¿Te mudás con tu novia muy rápido, o es el momento justo?
Por Lola Almada — Cronista nocturna. Lesbiana, porteña y de madrugada: si hay una fiesta en Buenos Aires, ya estuvo.
Hay un chiste viejo en la comunidad lésbica sobre lo rápido que las parejas de mujeres se mudan juntas — a veces a semanas de haber empezado a salir. Como todo estereotipo, tiene algo de verdad y también se exagera.

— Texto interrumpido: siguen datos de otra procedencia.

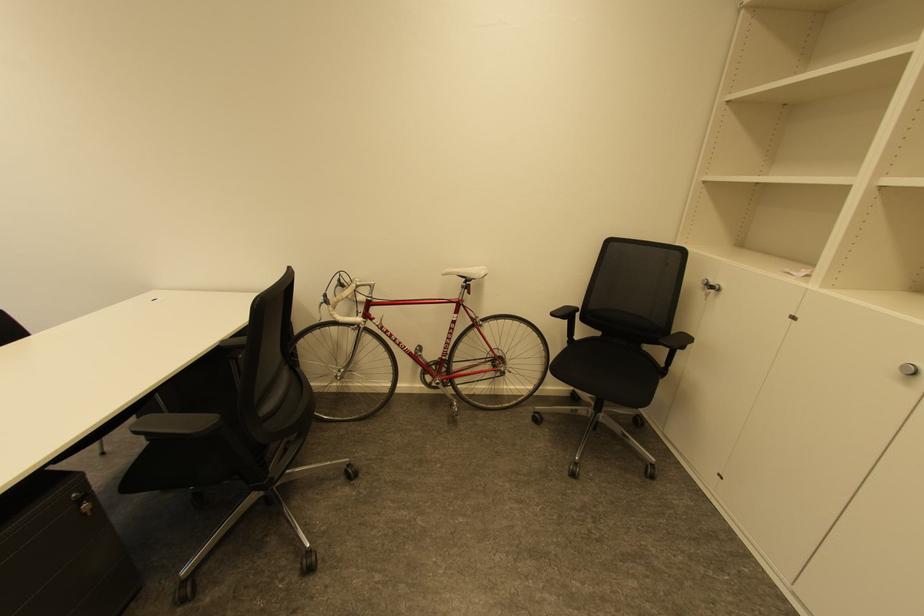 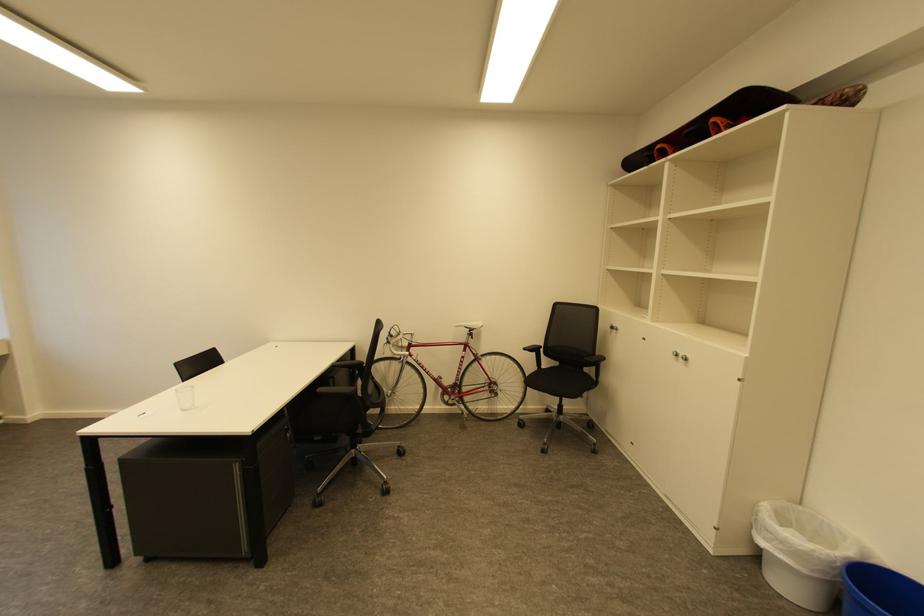 Where in the second image is the point corresponding to (560,315) from the first image?

(531, 350) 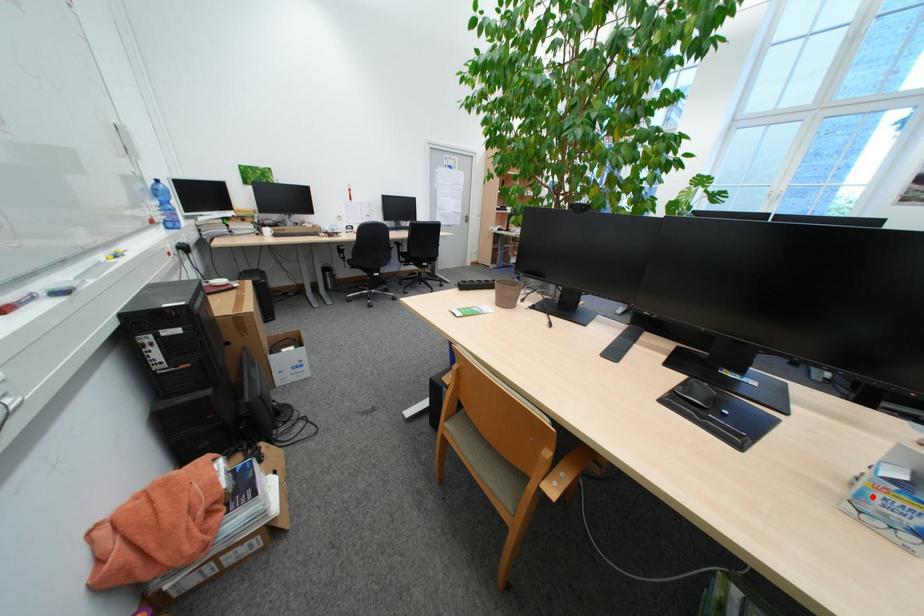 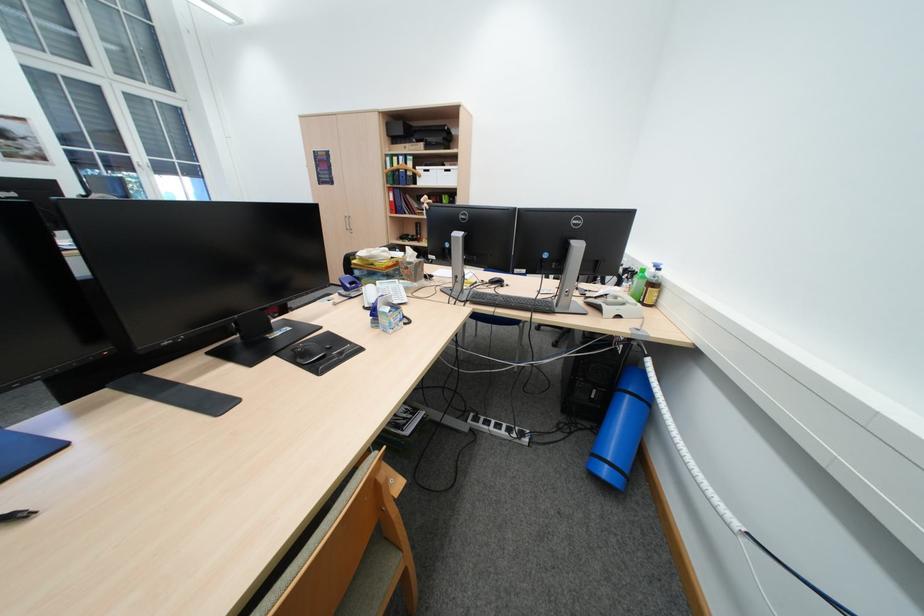 Find the pixel in the second image that matches the highlighted location in the first image.

(402, 325)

La pregunta real no es "cuánto tiempo esperar" sino "por qué querés mudarte ahora".
Razones que suman
- Los dos vienen conversando la decisión de forma explícita, no cayó de sorpresa.
- Hablaron de plata, de rutinas y de expectativas — no solo de sentimientos.
- Convivir soluciona un problema real (distancia, alquileres, tiempos), no solo "las ganas de estar juntas todo el tiempo".
Banderas para frenar y pensar
- Mudarte para escapar de otra situación (familiar, económica) y no por la relación en sí misma.
- No haber pasado todavía por un conflicto real como pareja — todo fue luna de miel.
- Sentir que "si no le propongo mudarnos, se va a enfriar" — eso es ansiedad, no ganas genuinas.
No hay un tiempo mágico
No existe un número de meses "correcto". Hay parejas que a los tres meses están listas y les va bien, y parejas de dos años que todavía no deberían convivir. Lo que marca la diferencia es la conversación honesta previa, no el calendario.